I watched this documentary twice, taking extensive notes (which I will append as PDF’s). The film switches between Cartier-Bresson talking about his thoughts on photography and the thoughts of other creative people talking about their fields, painting, film and music. There is an implied comparison between these different art forms and photography together with suggestions about how they are similar. It is clear throughout the documentary that both the film makers and the other creative people talking had a great affection for Cartier-Bresson and that he has maintained a mischievous nature. He clearly had a wonderful sense of humour which comes over in his photography and also in his conversation with others. All quotes are from the documentary (O’Byrne,2001).
Cartier-Bresson’s main themes are ‘what is important is to look’ and ‘we live in a privileged world’ and therefore that you should make use of that privileged position to show what is important and truthful in life. He talks about luck ‘It’s always luck, nothing else. When you want it, you won’t get it’ and about his feeling that the most important part of a good image is form ‘the basis is geometry …. Intuitively I know where it falls.’
There is a fascinating section by the photographer Klavdij Sluban which shows taking disposable cameras into a prison from youths, talking to them about the basis of composition and then letting them take their own images.
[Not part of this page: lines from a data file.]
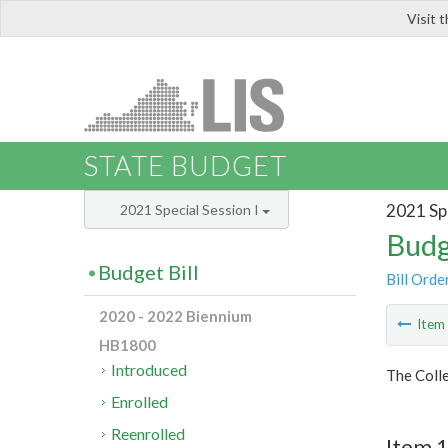
Visit 
LIS
STATE BUDGET
2021 Spe
2021 Special Session I
Budg
Budget Bill
Bill Orde
2020 - 2022 Biennium
Ite
HB1800
Introduced
The Colle
Enrolled
Reenrolled
Item 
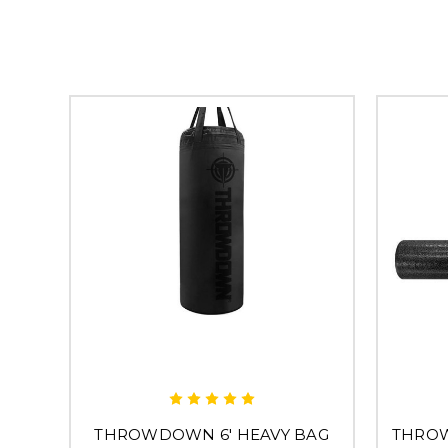
THROWDOWN 6' HEAVY BAG
THRO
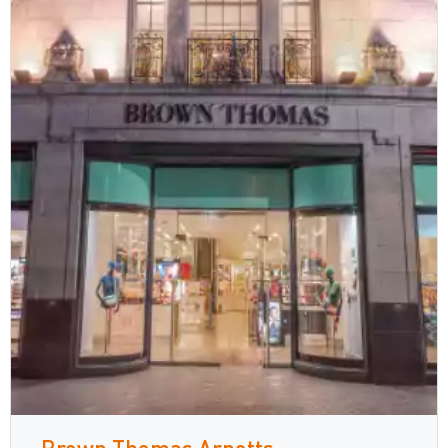
Brown Thomas Arnotts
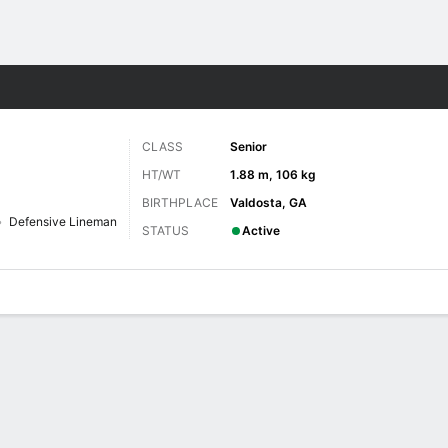
F
More Sports
CLASS
Senior
HT/WT
1.88 m, 106 kg
BIRTHPLACE
Valdosta, GA
Defensive Lineman
STATUS
Active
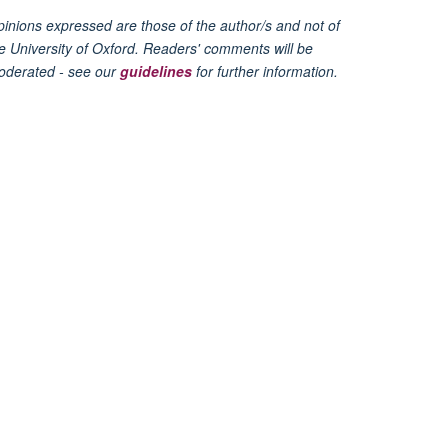
inions expressed are those of the author/s and not of
e University of Oxford. Readers' comments will be
oderated - see our
guidelines
for further information.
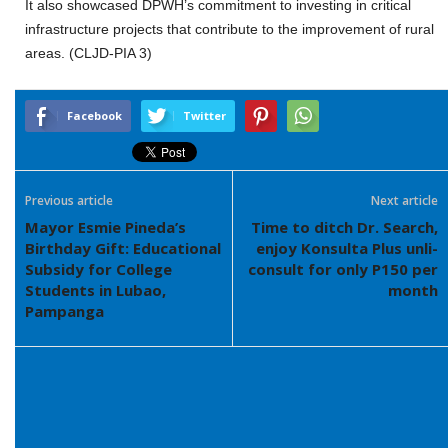
It also showcased DPWH’s commitment to investing in critical
infrastructure projects that contribute to the improvement of rural
areas. (CLJD-PIA 3)
Facebook
Twitter
Previous article
Next article
Mayor Esmie Pineda’s
Time to ditch Dr. Search,
Birthday Gift: Educational
enjoy Konsulta Plus unli-
Subsidy for College
consult for only P150 per
Students in Lubao,
month
Pampanga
There is a marked contrast between the professional and emotive film showing the young men, focusing on small details of their lives such as the food hatch and the images taken on the cheap cameras which shows what the prisoners themselves found important, mainly images of each other, often in groups and often unposed, all the more evocative of their actual lives.
Yvette Bonney says about Cartier-Bresson ‘when others are distracted and unobservant, Henri is on the lookout, ready to react, not even needing to stop’. In contrast, Cartier-Bresson talks about the need for concentration and how, when talking portraits ‘I talk nonsense because people expect you to say something …. I don’t listen to myself, I observe’.
Arihka (a painter) says ‘you have to perceive, not recognise’ and ‘it’s like the sand rearranged by the wind …. You need the wind, in other words, inspiration …. a sensual thing’, and Paolo Beschi (a cellist) says ‘when I start something is released …. like a camera shutter…. something unique is created ‘.
Parts of the film were poignant, parts funny and all fascinating. A scene of driving though a tunnel to the light reminded me of the theatre images by Sugimoto, but with an intense sense of motion rather than the stillness Sugimoto imparts. It reminded me that all senses are linked, and that although in photography we are mainly using our eyes and looking, an image can also invoke the memory of sound, feeling and the gestalt of a place or a person. A good image needs love.